Exercise data: Begin

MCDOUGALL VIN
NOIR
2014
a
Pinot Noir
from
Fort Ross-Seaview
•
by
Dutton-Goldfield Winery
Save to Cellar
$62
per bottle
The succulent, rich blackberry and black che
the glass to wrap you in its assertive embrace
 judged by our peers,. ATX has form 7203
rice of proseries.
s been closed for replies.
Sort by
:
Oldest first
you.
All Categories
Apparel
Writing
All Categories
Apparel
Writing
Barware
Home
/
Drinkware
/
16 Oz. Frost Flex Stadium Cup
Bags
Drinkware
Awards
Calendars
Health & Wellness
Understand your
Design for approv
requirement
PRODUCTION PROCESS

Exercise data: End
Exercise data: Begin

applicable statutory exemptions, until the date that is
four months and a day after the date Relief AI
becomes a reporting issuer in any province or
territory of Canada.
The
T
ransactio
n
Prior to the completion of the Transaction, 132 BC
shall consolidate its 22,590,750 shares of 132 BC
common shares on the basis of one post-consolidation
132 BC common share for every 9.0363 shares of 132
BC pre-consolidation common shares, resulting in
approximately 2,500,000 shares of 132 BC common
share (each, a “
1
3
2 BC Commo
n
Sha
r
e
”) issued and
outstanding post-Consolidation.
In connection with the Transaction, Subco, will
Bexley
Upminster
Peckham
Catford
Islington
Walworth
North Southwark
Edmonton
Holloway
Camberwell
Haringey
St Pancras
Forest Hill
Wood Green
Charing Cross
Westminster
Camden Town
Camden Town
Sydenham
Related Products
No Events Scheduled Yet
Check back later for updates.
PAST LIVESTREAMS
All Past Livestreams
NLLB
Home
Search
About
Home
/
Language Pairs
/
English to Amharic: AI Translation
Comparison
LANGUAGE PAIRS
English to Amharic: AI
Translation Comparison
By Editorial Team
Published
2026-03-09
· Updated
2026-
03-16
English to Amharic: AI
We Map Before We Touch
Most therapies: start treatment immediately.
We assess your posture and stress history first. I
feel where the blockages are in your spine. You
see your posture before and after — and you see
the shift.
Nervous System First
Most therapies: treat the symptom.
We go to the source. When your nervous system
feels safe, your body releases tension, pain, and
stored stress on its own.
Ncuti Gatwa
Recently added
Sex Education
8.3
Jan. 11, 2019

Exercise data: End

### Task item
Return, unchanged, the run of lines above that opens with the line containing "MCDOUGALL VIN" and closes with the line containing "PRODUCTION PROCESS". Include both.

### Expected output
MCDOUGALL VIN
NOIR
2014
a
Pinot Noir
from
Fort Ross-Seaview
•
by
Dutton-Goldfield Winery
Save to Cellar
$62
per bottle
The succulent, rich blackberry and black che
the glass to wrap you in its assertive embrace
 judged by our peers,. ATX has form 7203
rice of proseries.
s been closed for replies.
Sort by
:
Oldest first
you.
All Categories
Apparel
Writing
All Categories
Apparel
Writing
Barware
Home
/
Drinkware
/
16 Oz. Frost Flex Stadium Cup
Bags
Drinkware
Awards
Calendars
Health & Wellness
Understand your
Design for approv
requirement
PRODUCTION PROCESS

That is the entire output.